T00l_shed@lemmy.world · 11 months ago

Yes I hate what AI is becoming capable of. Last year everyone was laughing at the shitty fingers, but were quickly moving past that. I’m concerned that in the near future it will be hard to tell truth from fiction.

BetaDoggo_@lemmy.world · 11 months ago

The “why would they make this” people don’t understand how important this type of research is. It’s important to show what’s possible so that we can be ready for it. There are many bad actors already pursuing similar tools if they don’t have them already. The worst case is being blindsided by something not seen before.

spiderman@ani.social · 11 months ago

how important this type of research

I hope they also figure a way to find the bad actors who might use their tools for harmful purposes. You can’t just create something for “research” purposes like this and not find a way to stop bad actors using these for harmful purposes.

AnAnonymous@lemm.ee · 11 months ago

Paranoia vibes starting in 3, 2, 1…

I_Miss_Daniel@lemmy.world · 11 months ago

Feed it Microsoft Merlin. What will happen?

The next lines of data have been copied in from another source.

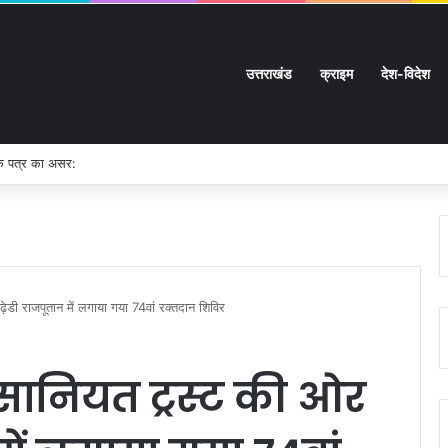
उत्तराखंड
क्राइम
देश-विदेश
के पत्र का असर:
़ेडी राजपूतान में लगाया गया 74वां रक्तदान शिविर
सानियत ट्रस्ट की ओर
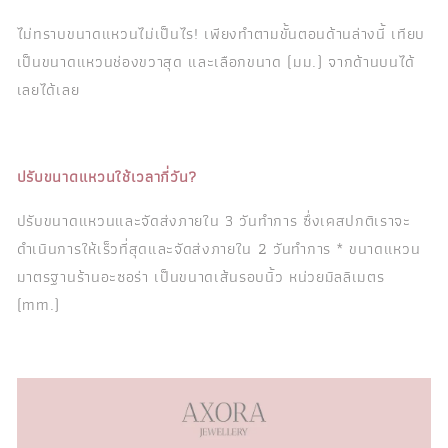
ไม่ทราบขนาดแหวนไม่เป็นไร! เพียงทำตามขั้นตอนด้านล่างนี้ เทียบ
เป็นขนาดแหวนช่องขวาสุด และเลือกขนาด (มม.) จากด้านบนได้
เลยได้เลย
ปรับขนาดแหวนใช้เวลากี่วัน?
ปรับขนาดแหวนและจัดส่งภายใน 3 วันทำการ ซึ่งเคสปกติเราจะ
ดำเนินการให้เร็วที่สุดและจัดส่งภายใน 2 วันทำการ * ขนาดแหวน
มาตรฐานร้านอะซอร่า เป็นขนาดเส้นรอบนิ้ว หน่วยมิลลิเมตร
(mm.)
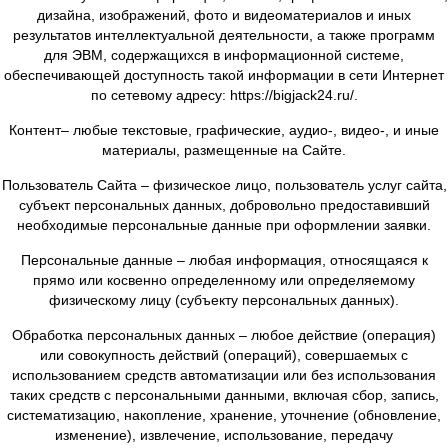
Администрация Сайта- ООО "БИГ ДЖЕК", ОГРН 
1167746430598, ИНН ИНН 9717024629, КПП КПП 770
место нахождения Россия, 123112, Москва, Пресне
набережная д.12, помещение 10/45, обладающее всем
в отношении Сайта.
Сайт - cовокупность информации, текстов, графических 
дизайна, изображений, фото и видеоматериалов и
результатов интеллектуальной деятельности, а также 
для ЭВМ, содержащихся в информационной сист
обеспечивающей доступность такой информации в сети
по сетевому адресу: https://bigjack24.ru/.
Контент– любые текстовые, графические, аудио-, видео
материалы, размещенные на Сайте.
Пользователь Сайта – физическое лицо, пользователь ус
субъект персональных данных, добровольно предост
необходимые персональные данные при оформлении 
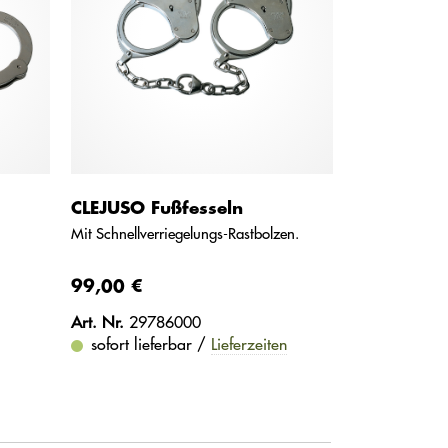
CLEJUSO Fußfesseln
Mit Schnellverriegelungs-Rastbolzen.
99,00 €
Art. Nr.
29786000
sofort lieferbar /
Lieferzeiten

Jesus@lemmy.world · 11 months ago

Microsoft’s research teams always makes some pretty crazy stuff. The problem with Microsoft is that they absolutely suck at translating their lab work into consumer products. Their labs publications are an amazing archive of shit that MS couldn’t get out the door properly or on time. Example - multitouch gesture UIs.

As interesting as this is, I’ll bet MS just ends up using some tech that Open AI launches before MS’s bureaucratic product team can get their shit together.